▶ [Task goal]:
Beginning at the line that contains "Voor intensere glans: iets meer aanbrengen en", repeat each line exactly through the last one of the records below, and leave out the pictures.

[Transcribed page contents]
═══
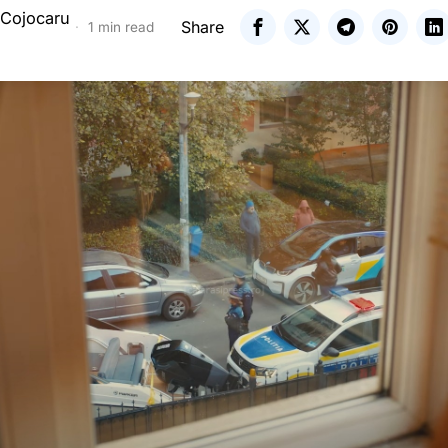
 Cojocaru
Share
1 min read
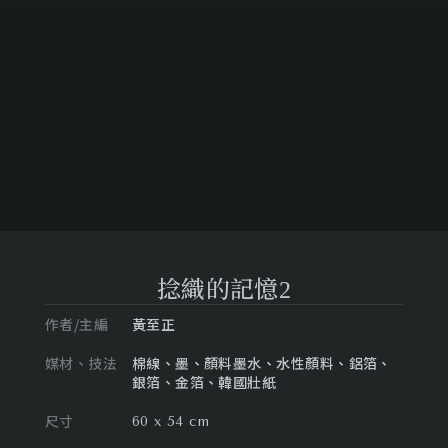
捻織的記憶2
作者/主編
黃至正
媒材、技法
棉線、墨、顏料墨水、水性顏料、鋁箔、
銀箔、金箔、韓國壯紙
尺寸
60 x 54 cm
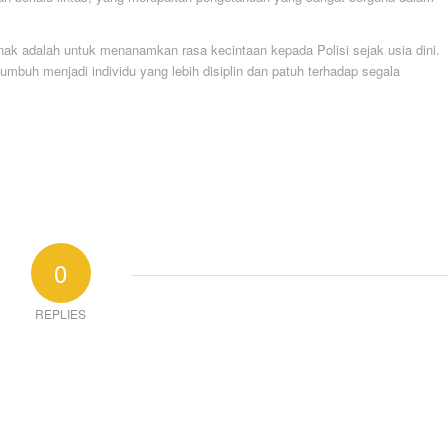
k adalah untuk menanamkan rasa kecintaan kepada Polisi sejak usia dini.
umbuh menjadi individu yang lebih disiplin dan patuh terhadap segala
0
REPLIES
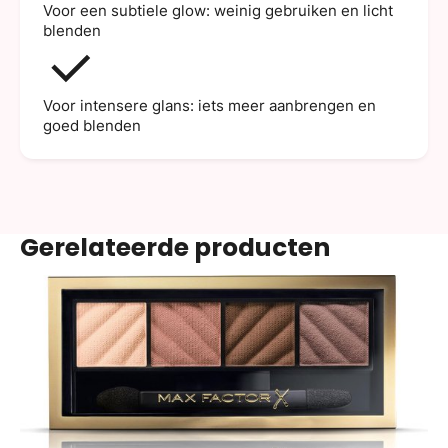
Voor een subtiele glow: weinig gebruiken en licht
blenden
Voor intensere glans: iets meer aanbrengen en
goed blenden
Gerelateerde producten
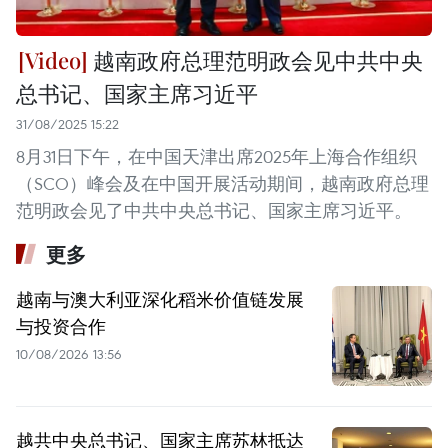
越南政府总理范明政会见中共中央
总书记、国家主席习近平
31/08/2025 15:22
8月31日下午，在中国天津出席2025年上海合作组织
（SCO）峰会及在中国开展活动期间，越南政府总理
范明政会见了中共中央总书记、国家主席习近平。
更多
越南与澳大利亚深化稻米价值链发展
与投资合作
10/08/2026 13:56
越共中央总书记、国家主席苏林抵达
═══
▶ [Response area]:
Voor intensere glans: iets meer aanbrengen en
goed blenden
Gerelateerde producten
越南政府总理范明政会见中共中央
总书记、国家主席习近平
31/08/2025 15:22
8月31日下午，在中国天津出席2025年上海合作组织
（SCO）峰会及在中国开展活动期间，越南政府总理
范明政会见了中共中央总书记、国家主席习近平。
更多
越南与澳大利亚深化稻米价值链发展
与投资合作
10/08/2026 13:56
越共中央总书记、国家主席苏林抵达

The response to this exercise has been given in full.